## REQUIRED WORK:
Only the lines from the beginning of the data below through the line that contains "Prilikom otvaranja info-centra" should be repeated, exactly as written.

## TASK MATERIAL:
BEGIN
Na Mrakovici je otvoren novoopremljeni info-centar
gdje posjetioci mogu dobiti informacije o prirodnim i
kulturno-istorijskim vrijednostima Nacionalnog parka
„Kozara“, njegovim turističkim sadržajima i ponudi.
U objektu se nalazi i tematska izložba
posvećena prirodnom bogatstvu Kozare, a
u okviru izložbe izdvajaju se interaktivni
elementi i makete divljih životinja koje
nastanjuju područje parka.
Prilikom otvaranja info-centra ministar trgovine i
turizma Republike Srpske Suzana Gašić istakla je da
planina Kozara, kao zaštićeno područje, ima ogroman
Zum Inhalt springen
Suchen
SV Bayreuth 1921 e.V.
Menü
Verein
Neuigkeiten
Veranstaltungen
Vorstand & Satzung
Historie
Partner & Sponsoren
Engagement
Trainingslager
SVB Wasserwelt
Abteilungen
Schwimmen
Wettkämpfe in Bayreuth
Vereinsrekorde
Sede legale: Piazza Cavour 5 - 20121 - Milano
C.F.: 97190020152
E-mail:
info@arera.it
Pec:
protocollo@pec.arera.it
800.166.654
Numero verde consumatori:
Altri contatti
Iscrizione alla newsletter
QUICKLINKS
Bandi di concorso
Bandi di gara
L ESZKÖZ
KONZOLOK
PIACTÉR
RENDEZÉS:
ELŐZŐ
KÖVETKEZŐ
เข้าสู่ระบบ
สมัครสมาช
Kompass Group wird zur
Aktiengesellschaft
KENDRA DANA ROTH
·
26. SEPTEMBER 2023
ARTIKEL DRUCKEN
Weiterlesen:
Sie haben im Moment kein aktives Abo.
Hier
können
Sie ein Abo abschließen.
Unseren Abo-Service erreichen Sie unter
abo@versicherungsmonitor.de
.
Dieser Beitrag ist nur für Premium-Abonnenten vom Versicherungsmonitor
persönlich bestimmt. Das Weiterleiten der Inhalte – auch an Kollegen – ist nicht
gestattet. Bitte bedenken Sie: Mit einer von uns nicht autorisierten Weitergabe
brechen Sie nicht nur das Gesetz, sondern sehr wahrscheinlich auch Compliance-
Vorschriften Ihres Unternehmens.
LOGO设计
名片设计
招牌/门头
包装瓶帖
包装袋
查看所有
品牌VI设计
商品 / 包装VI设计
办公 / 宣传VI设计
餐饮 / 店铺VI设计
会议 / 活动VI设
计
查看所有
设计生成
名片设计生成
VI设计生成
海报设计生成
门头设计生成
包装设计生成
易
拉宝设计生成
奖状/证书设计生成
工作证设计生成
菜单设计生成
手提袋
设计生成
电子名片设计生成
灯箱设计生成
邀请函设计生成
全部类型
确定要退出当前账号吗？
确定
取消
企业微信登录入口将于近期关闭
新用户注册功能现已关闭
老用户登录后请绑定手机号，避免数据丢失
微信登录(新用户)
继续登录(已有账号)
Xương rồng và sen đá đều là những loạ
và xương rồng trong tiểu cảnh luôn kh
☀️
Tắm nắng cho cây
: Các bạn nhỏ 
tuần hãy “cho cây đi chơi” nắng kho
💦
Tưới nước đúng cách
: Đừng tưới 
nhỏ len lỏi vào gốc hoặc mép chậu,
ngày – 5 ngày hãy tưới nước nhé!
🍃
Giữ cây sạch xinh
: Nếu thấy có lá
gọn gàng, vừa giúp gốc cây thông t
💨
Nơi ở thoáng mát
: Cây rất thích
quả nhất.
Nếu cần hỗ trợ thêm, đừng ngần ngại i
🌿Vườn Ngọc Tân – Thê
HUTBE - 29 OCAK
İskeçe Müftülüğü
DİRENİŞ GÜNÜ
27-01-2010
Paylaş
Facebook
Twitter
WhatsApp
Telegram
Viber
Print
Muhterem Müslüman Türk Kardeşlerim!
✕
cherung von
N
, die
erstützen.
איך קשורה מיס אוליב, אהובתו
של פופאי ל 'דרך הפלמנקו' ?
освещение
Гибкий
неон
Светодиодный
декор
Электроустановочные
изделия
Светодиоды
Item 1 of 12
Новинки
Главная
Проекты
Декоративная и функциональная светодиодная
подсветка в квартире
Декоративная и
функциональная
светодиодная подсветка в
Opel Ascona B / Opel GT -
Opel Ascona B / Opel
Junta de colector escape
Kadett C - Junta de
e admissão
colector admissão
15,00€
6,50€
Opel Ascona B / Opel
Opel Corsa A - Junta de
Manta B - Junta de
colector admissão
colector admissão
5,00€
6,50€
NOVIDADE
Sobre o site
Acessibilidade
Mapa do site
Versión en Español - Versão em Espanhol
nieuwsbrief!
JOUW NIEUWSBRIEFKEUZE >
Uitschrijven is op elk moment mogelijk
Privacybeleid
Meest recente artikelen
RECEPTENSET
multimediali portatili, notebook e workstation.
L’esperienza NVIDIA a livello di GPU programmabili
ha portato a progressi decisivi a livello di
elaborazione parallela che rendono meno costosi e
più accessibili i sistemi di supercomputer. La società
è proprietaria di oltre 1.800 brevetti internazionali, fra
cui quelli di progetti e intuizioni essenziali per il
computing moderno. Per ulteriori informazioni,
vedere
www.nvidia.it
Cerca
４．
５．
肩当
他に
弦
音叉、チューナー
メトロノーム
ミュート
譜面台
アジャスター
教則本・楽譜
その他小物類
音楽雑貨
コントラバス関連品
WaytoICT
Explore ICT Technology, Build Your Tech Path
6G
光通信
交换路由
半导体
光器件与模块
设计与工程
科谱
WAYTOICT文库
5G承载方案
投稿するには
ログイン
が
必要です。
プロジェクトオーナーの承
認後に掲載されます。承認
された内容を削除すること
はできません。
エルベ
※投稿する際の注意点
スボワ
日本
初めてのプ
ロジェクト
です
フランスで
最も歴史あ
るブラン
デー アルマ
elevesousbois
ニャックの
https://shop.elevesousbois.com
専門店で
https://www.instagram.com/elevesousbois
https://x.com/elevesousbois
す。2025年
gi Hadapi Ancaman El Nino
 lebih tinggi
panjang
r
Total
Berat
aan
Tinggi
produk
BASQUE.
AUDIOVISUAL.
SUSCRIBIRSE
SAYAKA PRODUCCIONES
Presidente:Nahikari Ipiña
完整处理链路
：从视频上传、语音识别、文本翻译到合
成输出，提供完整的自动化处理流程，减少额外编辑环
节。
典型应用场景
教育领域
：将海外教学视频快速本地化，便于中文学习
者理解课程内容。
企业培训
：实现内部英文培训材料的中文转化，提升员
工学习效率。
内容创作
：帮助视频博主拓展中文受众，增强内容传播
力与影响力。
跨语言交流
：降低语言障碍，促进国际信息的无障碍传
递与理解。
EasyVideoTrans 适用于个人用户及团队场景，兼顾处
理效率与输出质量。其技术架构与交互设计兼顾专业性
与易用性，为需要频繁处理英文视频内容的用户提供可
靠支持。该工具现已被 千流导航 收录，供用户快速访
END
## SOLUTION TO THE EXERCISE:
Na Mrakovici je otvoren novoopremljeni info-centar
gdje posjetioci mogu dobiti informacije o prirodnim i
kulturno-istorijskim vrijednostima Nacionalnog parka
„Kozara“, njegovim turističkim sadržajima i ponudi.
U objektu se nalazi i tematska izložba
posvećena prirodnom bogatstvu Kozare, a
u okviru izložbe izdvajaju se interaktivni
elementi i makete divljih životinja koje
nastanjuju područje parka.
Prilikom otvaranja info-centra ministar trgovine i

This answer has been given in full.